A question for Rachel Alston (’03), doing good through diapers

How did you realize that diapers were your way to make the most difference in your community?

My family experienced diaper need eight years ago when my oldest daughter was 6 months old and we were living on my husband’s student loans. I remember always feeling stressed about the high cost of diapering supplies and disappointed that SNAP benefits didn’t cover this necessary expense. In order to provide our family with some financial relief, we turned to the local cloth diaper service. The money that we saved could then be applied toward other household necessities such as food, rent, electricity, transportation to work, etc.

After relocating to Portland, I began researching community need as a first step in assessing what type of nonprofit I wanted to start.
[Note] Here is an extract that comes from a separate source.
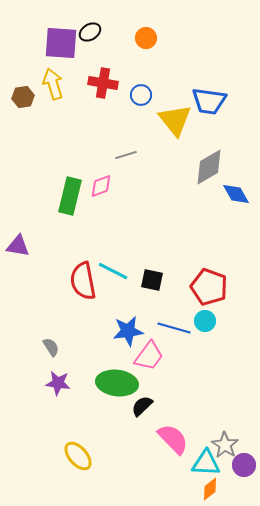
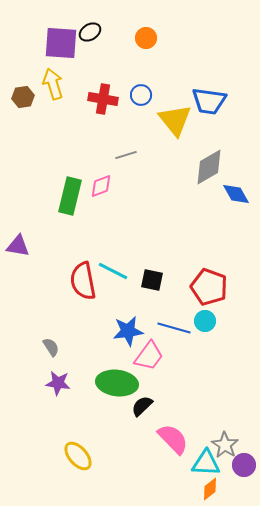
red cross: moved 16 px down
Since there is no government aid to assist families with the high cost of diapers, it didn't take me long to realize that diapers are not only a huge need for families, but other nonprofits as well. Diaper need is embedded in pretty much all family assistance programs, however, nonprofits typically don’t have the budget to purchase them. This is why PDX Diaper Bank serves nonprofits directly, with our services trickling down to the families they serve. PDX Diaper Bank currently serves 14 partner organizations such as teen parent programs and family shelters, with a waitlist of at least 20 organizations. Last year we distributed approximately 100,000 diapers to Portland families in need!

Rachel Alston (Human Services) is the founder and executive director of PDX Diaper Bank, which partners with community agencies to provide diapers to low-income families in the Portland area.